One reason for Lawrence’s acceptance was the knowledge that he possessed power. For a while after his discovery at Farnborough, it was believed that he was a spy under orders from the Air Ministry to uncover what the other ranks thought. In fact, his behaviour revealed the opposite: Lawrence repeatedly acted as the champion of the underdogs with whom he had chosen to live and he proved a valuable ally. He had direct access to a wide range of powerful men within and outside the services with whom he was on intimate terms, and so he was well placed to vent the grievances of his fellow rankers. He complained about the regulation swagger sticks which were then part of walking-out dress, bayonets on rifles which he thought a needless encumbrance for airmen, and, with less success, for the abolition of compulsory Sunday Church Parades. And he was suspected of having been instrumental in the removal of at least one unpopular NCO.
No doubt his brother airmen were reassured by the sight of him walking with Trenchard across Farnborough golf course or by the knowledge that he could lay their grievances in person before him, Churchill or Lady Astor. He was an asset in other ways. Once when his training squad was under crude verbal assault from an NCO at Uxbridge, a voice from the ranks called to him, ‘Give him a gob of your toffology.’ None came, but it was heartening that ‘toffology’, that compound of superior knowledge and command of language which was invariably the coercive weapon of ‘them’, could be pressed into the service of ‘us’. It was a situation which satisfied many who served alongside Lawrence and created some entertaining stories, perhaps fresh Lawrenc
e ‘legends’, in which he turned the tables on authority.
One airman remembered how Lawrence, then thirty-four, had been asked by an Uxbridge NCO why he wore no war-service medal ribbons. The next day Lawrence appeared on parade with his ribbons stitched to his tunic–including presumably the immediately recognisable DSO–which discountenanced the NCO.9 Whether or not such an incident occurred cannot be known for certain, although in The Mint Lawrence mentioned that he had once been questioned about what he had done in the war and claimed that he had been interned at Smyrna by the Turks for the duration.
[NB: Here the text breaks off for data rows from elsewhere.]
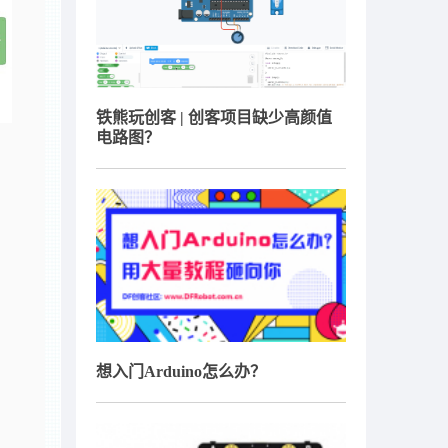
铁熊玩创客 | 创客项目缺少高颜值
电路图？
想入门Arduino怎么办？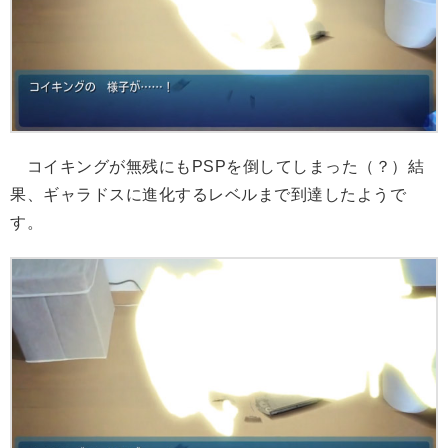
コイキングが無残にもPSPを倒してしまった（？）結
果、ギャラドスに進化するレベルまで到達したようで
す。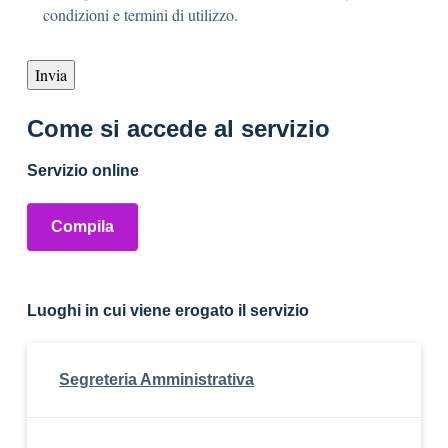
condizioni e termini di utilizzo.
Come si accede al servizio
Servizio online
Compila
Luoghi in cui viene erogato il servizio
Segreteria Amministrativa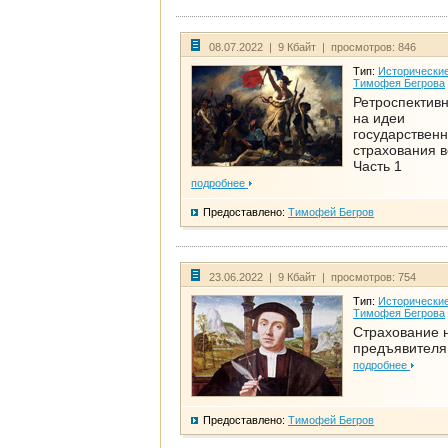
08.07.2022 | 9 Кбайт | просмотров: 846
Тип:
Исторические
Тимофея Бегрова
Ретроспективн
на идеи
государственн
страхования 
Часть 1
подробнее
Предоставлено:
Тимофей Бегров
23.06.2022 | 9 Кбайт | просмотров: 754
Тип:
Исторические
Тимофея Бегрова
Страхование 
предъявителя
подробнее
Предоставлено:
Тимофей Бегров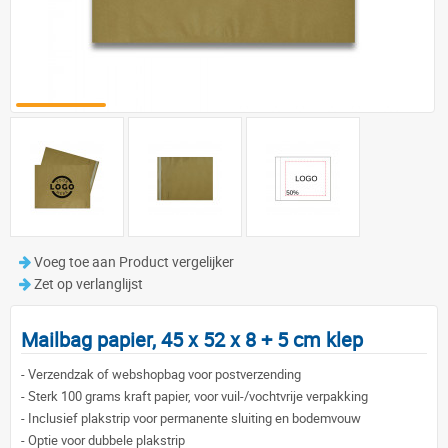
Voeg toe aan Product vergelijker
Zet op verlanglijst
Mailbag papier, 45 x 52 x 8 + 5 cm klep
-
Verzendzak of webshopbag voor postverzending
-
Sterk 100 grams kraft papier, voor vuil-/vochtvrije verpakking
-
Inclusief plakstrip voor permanente sluiting en bodemvouw
-
Optie voor dubbele plakstrip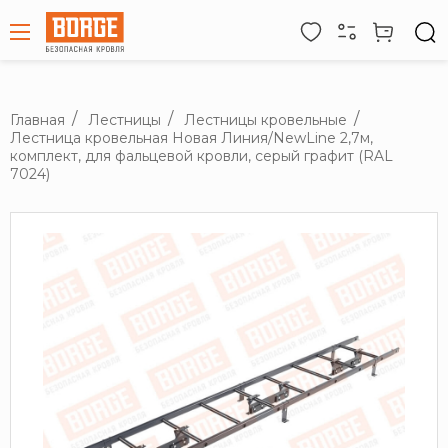
Главная
Лестницы
Лестницы кровельные
Лестница кровельная Новая Линия/NewLine 2,7м,
комплект, для фальцевой кровли, серый графит (RAL
7024)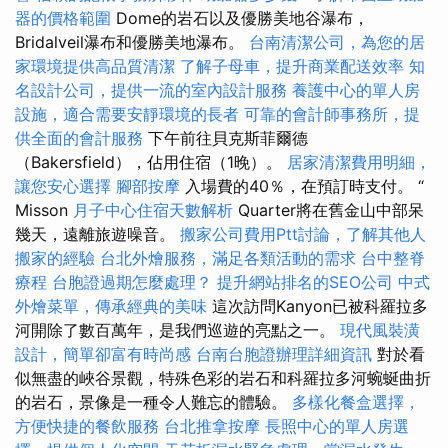
器的價格範圍
Dome的岩石以及優勝美地谷瀑布，
Bridalveil瀑布和優勝美地瀑布。
台南清潔公司，為您的居
家環境提供高品質清潔
了解子母車，提升商業配送效率
知
名設計公司，提供一流的室內設計服務
養護中心的單人房
設施，適合需要安靜環境的長者
可靠的會計師事務所，提
供全面的會計服務
下午前往貝克斯菲爾德
（Bakersfield），佔用住宿（1晚）。
居家清潔費用明細，
讓您安心選擇
腳部按摩
入場費的40％，在預訂時支付。 “
Misson
月子中心住宿天數解析
Quarter將在舊金山中部呆
幾天，遠離旅遊噪音。
搬家公司費用Ptt討論，了解其他人
搬家的經驗
台北外燴服務，滿足各類活動的需求
台中整脊
療程
台胞證過期怎麼處理？
提升網站排名的SEO公司
中式
外燴菜單，傳承經典的美味
這次訪問Kanyon已被科羅拉多
河開除了數百萬年，是我們巡遊的亮點之一。
現代風裝潢
設計，簡單卻富有時尚感
台南台胞證辦理詳細資訊
對於看
似無盡的峽谷景觀，特殊色彩的岩石和科羅拉多河蜿蜒曲折
的岩石，景像是一種令人難忘的體驗。
多樣化餐盒選擇，
方便快捷的餐飲服務
台北推拿按摩
長照中心的單人房選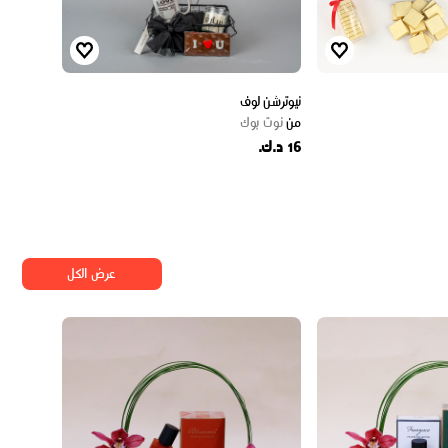
نيوترشن لوف
من
نوت بوك
16 د.ك.
عرض الكل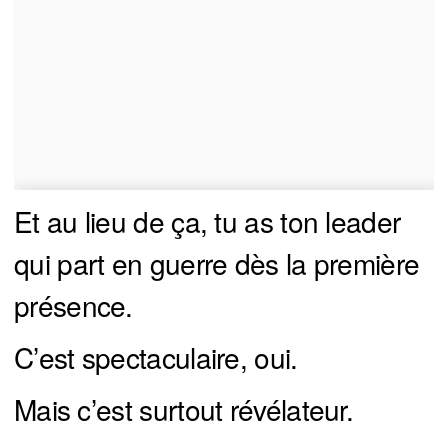
Et au lieu de ça, tu as ton leader
qui part en guerre dès la première
présence.
C’est spectaculaire, oui.
Mais c’est surtout révélateur.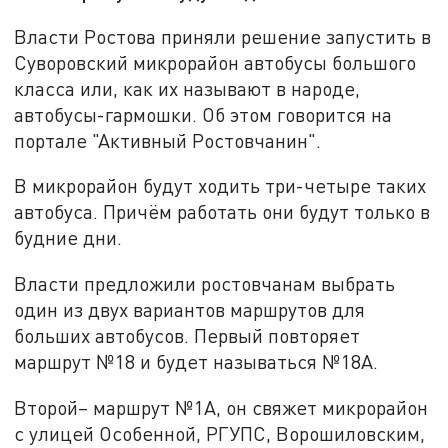
Власти Ростова приняли решение запустить в
Суворовский микрорайон автобусы большого
класса или, как их называют в народе,
автобусы-гармошки. Об этом говорится на
портале "Активный Ростовчанин".
В микрорайон будут ходить три-четыре таких
автобуса. Причём работать они будут только в
будние дни.
Власти предложили ростовчанам выбрать
один из двух вариантов маршрутов для
больших автобусов. Первый повторяет
маршрут №18 и будет называться №18А.
Второй– маршрут №1А, он свяжет микрорайон
с улицей Особенной, РГУПС, Ворошиловским,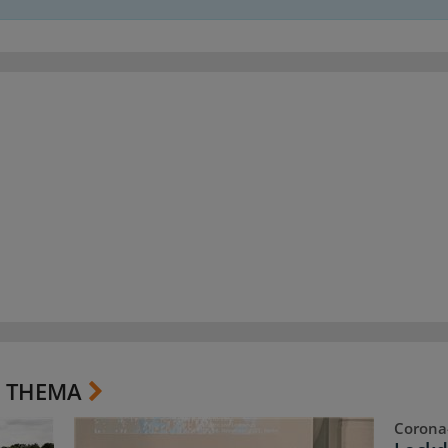
 THEMA
Corona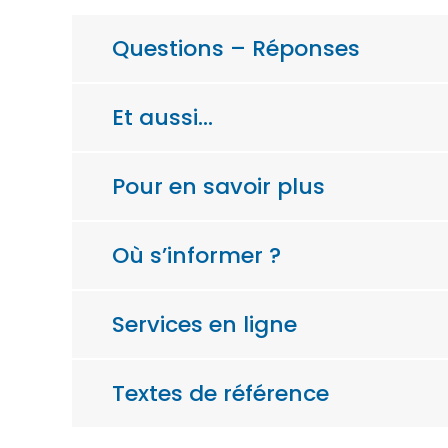
Questions – Réponses
Et aussi…
Pour en savoir plus
Où s’informer ?
Services en ligne
Textes de référence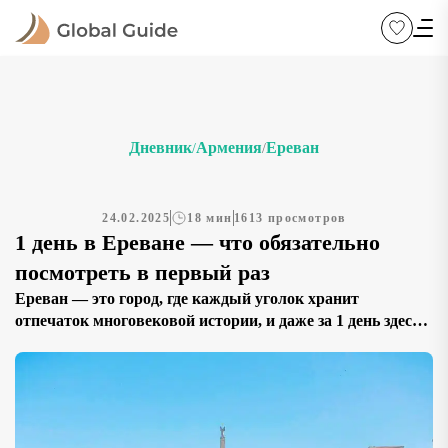
Дневник
Армения
Ереван
/
/
24.02.2025
18 мин
1613 просмотров
1 день в Ереване — что обязательно
посмотреть в первый раз
Ереван — это город, где каждый уголок хранит
отпечаток многовековой истории, и даже за 1 день здесь
можно успеть увидеть удивительные места. Город
славится уникальным сочетанием древней архитектуры,
тёплого колорита и гостеприимства. Чтобы ваше
короткое пребывание стало насыщенным, мы
подготовили список из 15 основных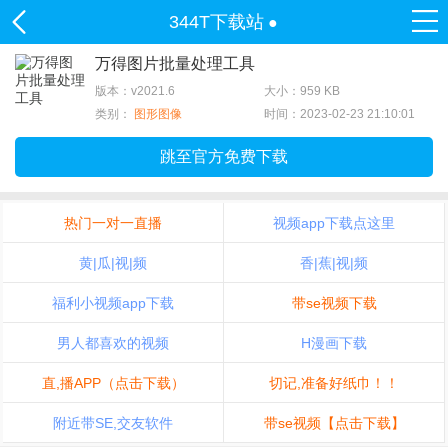
344T下载站
●
万得图片批量处理工具
版本：v2021.6
大小：959 KB
类别：
图形图像
时间：2023-02-23 21:10:01
跳至官方免费下载
热门一对一直播
视频app下载点这里
黄|瓜|视|频
香|蕉|视|频
福利小视频app下载
带se视频下载
男人都喜欢的视频
H漫画下载
直,播APP（点击下载）
切记,准备好纸巾！！
附近带SE,交友软件
带se视频【点击下载】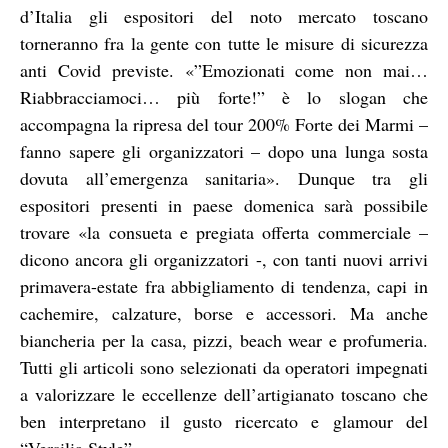
d’Italia gli espositori del noto mercato toscano
torneranno fra la gente con tutte le misure di sicurezza
anti Covid previste. «”Emozionati come non mai…
Riabbracciamoci… più forte!” è lo slogan che
accompagna la ripresa del tour 200% Forte dei Marmi –
fanno sapere gli organizzatori – dopo una lunga sosta
dovuta all’emergenza sanitaria». Dunque tra gli
espositori presenti in paese domenica sarà possibile
trovare «la consueta e pregiata offerta commerciale –
dicono ancora gli organizzatori -, con tanti nuovi arrivi
primavera-estate fra abbigliamento di tendenza, capi in
cachemire, calzature, borse e accessori. Ma anche
biancheria per la casa, pizzi, beach wear e profumeria.
Tutti gli articoli sono selezionati da operatori impegnati
a valorizzare le eccellenze dell’artigianato toscano che
ben interpretano il gusto ricercato e glamour del
“Versilia Style”».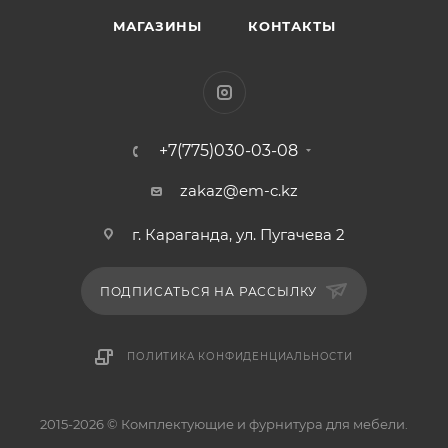
МАГАЗИНЫ
КОНТАКТЫ
+7(775)030-03-08
zakaz@em-c.kz
г. Караганда, ул. Пугачева 2
ПОДПИСАТЬСЯ НА РАССЫЛКУ
ПОЛИТИКА КОНФИДЕНЦИАЛЬНОСТИ
2015-2026 © Комплектующие и фурнитура для мебели.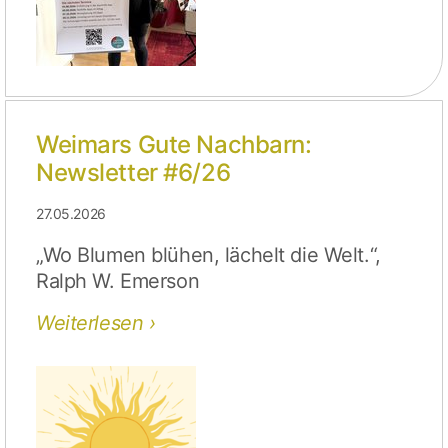
Weimars Gute Nachbarn:
Newsletter #6/26
27.05.2026
„Wo Blumen blühen, lächelt die Welt.“,
Ralph W. Emerson
Weiterlesen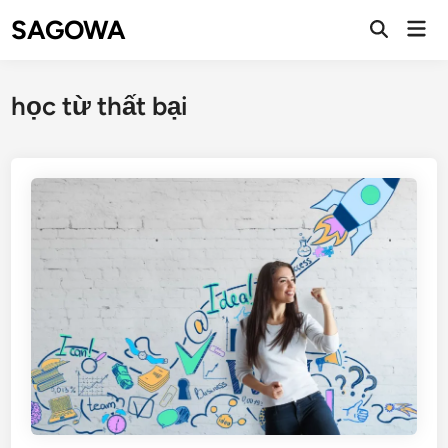
SAGOWA
học từ thất bại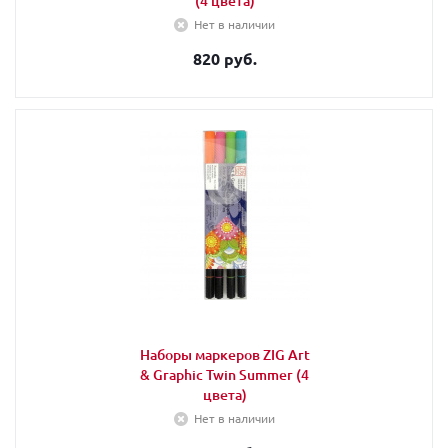
(4 цвета)
Нет в наличии
820 руб.
Наборы маркеров ZIG Art
& Graphic Twin Summer (4
цвета)
Нет в наличии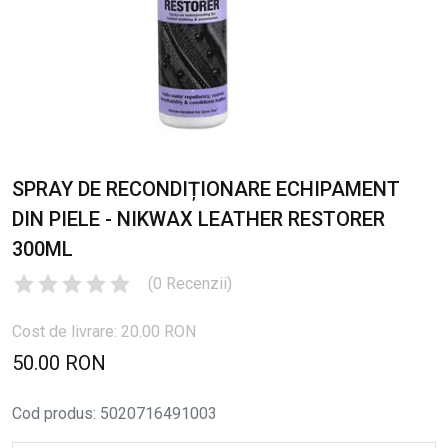
SPRAY DE RECONDIȚIONARE ECHIPAMENT
DIN PIELE - NIKWAX LEATHER RESTORER
300ML
(
0
Recenzii
)
Cost de livrare: 20.00 RON
50.00 RON
Cod produs
:
5020716491003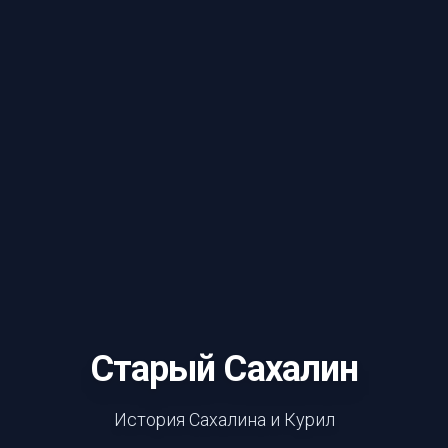
Старый Сахалин
История Сахалина и Курил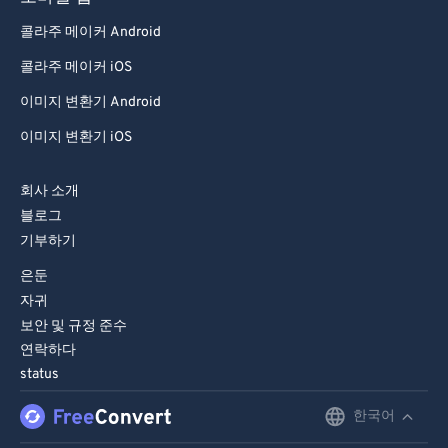
콜라주 메이커 Android
콜라주 메이커 iOS
이미지 변환기 Android
이미지 변환기 iOS
회사 소개
블로그
기부하기
은둔
자귀
보안 및 규정 준수
연락하다
status
한국어
English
There was genuine affection for Lawrence from many who served with him and in some cases lasting friendship. Between 1922 and 1924 he created a new circle from his RAF and RTC hutmates which frequently assembled as a kind of salon at Cloud’s Hill. At Farnborough he had discovered A.E. (‘Jock’) Chambers and the strikingly handsome R.A.M. Guy, whom he addressed as ‘my rabbit’ and ‘Poppet’ and to whom he was a benevolent patron. At the end of March 1923, he paid a Savile Row tailor £16 1s for a fine Cheviot overcoat for Guy and £33 8s for two blue cashmere suits, one for Guy, the other for himself.10 Leaving the RAF severed Lawrence from Guy just as their friendship was deepening. In December 1923, he wrote to him, ‘People aren’t friends till they have said all they can say, and are able to sit together, at work or rest, hour-long without speaking. We never got quite to that, but were near it daily ... since S.A. [Salim Ahmed, that is Dahoum, died in September 1918 at Karkamis, probably from typhus] I haven’t any risk of that happening.’